__Exercise requirements__. For the records below, print the lines from the line with "Description" through the line with "This is a perfect" exactly as written; include both end lines and exclude the rest.

__Information__.
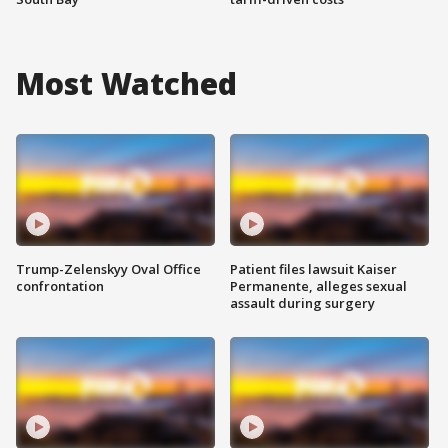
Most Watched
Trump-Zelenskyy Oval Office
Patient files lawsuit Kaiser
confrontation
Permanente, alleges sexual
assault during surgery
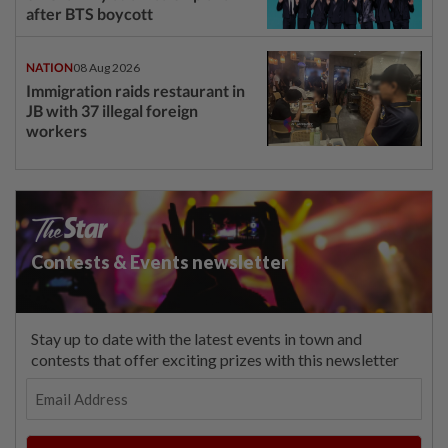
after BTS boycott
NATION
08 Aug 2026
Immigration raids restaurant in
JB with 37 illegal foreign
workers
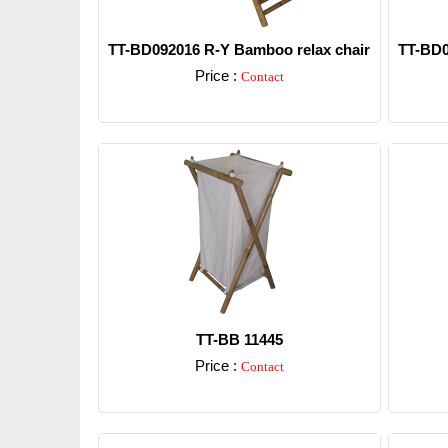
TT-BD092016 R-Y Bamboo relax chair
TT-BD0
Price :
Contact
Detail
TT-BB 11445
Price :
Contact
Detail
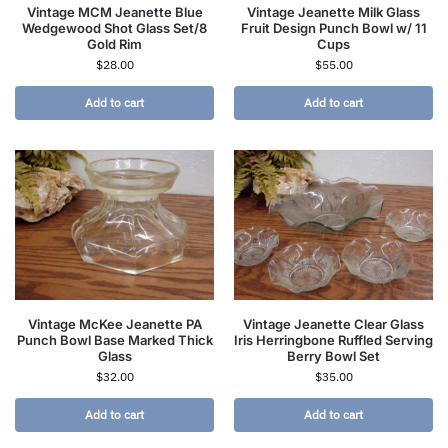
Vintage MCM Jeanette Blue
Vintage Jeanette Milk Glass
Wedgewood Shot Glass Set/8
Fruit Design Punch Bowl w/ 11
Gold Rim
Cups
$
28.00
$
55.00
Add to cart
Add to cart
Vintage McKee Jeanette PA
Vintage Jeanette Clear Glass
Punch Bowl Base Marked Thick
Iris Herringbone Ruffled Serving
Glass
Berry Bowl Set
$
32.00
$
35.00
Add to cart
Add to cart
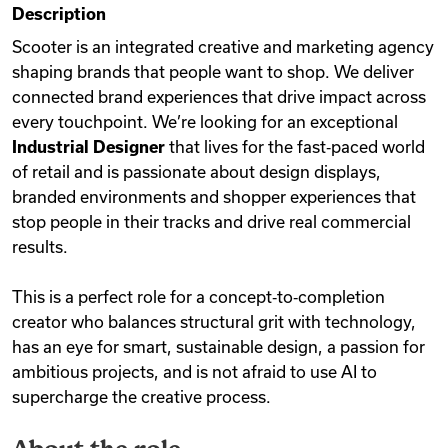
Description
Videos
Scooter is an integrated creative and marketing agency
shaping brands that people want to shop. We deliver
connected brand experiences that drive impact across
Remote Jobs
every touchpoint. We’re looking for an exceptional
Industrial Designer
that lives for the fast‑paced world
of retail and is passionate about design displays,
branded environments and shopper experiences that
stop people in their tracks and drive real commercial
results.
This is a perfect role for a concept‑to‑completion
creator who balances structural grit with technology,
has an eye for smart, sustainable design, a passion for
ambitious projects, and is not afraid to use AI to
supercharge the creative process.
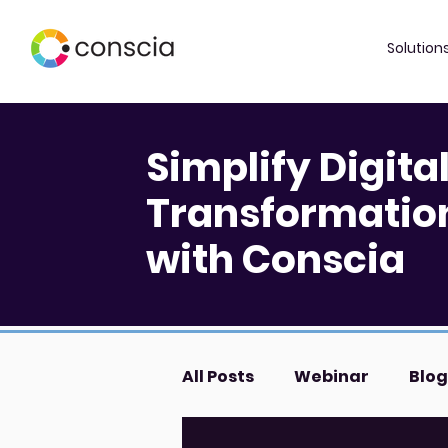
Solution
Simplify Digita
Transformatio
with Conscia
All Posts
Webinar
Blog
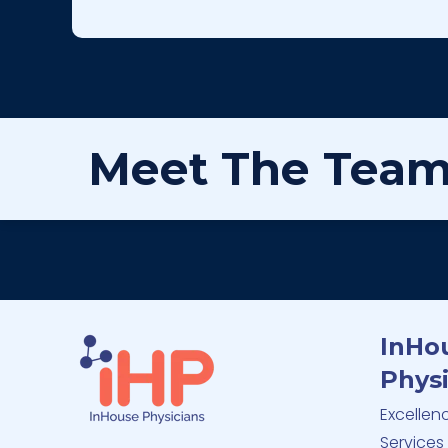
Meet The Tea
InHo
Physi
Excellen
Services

__Task solution__.
Description
Videos
Scooter is an integrated creative and marketing agency
shaping brands that people want to shop. We deliver
connected brand experiences that drive impact across
Remote Jobs
every touchpoint. We’re looking for an exceptional
Industrial Designer
that lives for the fast‑paced world
of retail and is passionate about design displays,
branded environments and shopper experiences that
stop people in their tracks and drive real commercial
results.
This is a perfect role for a concept‑to‑completion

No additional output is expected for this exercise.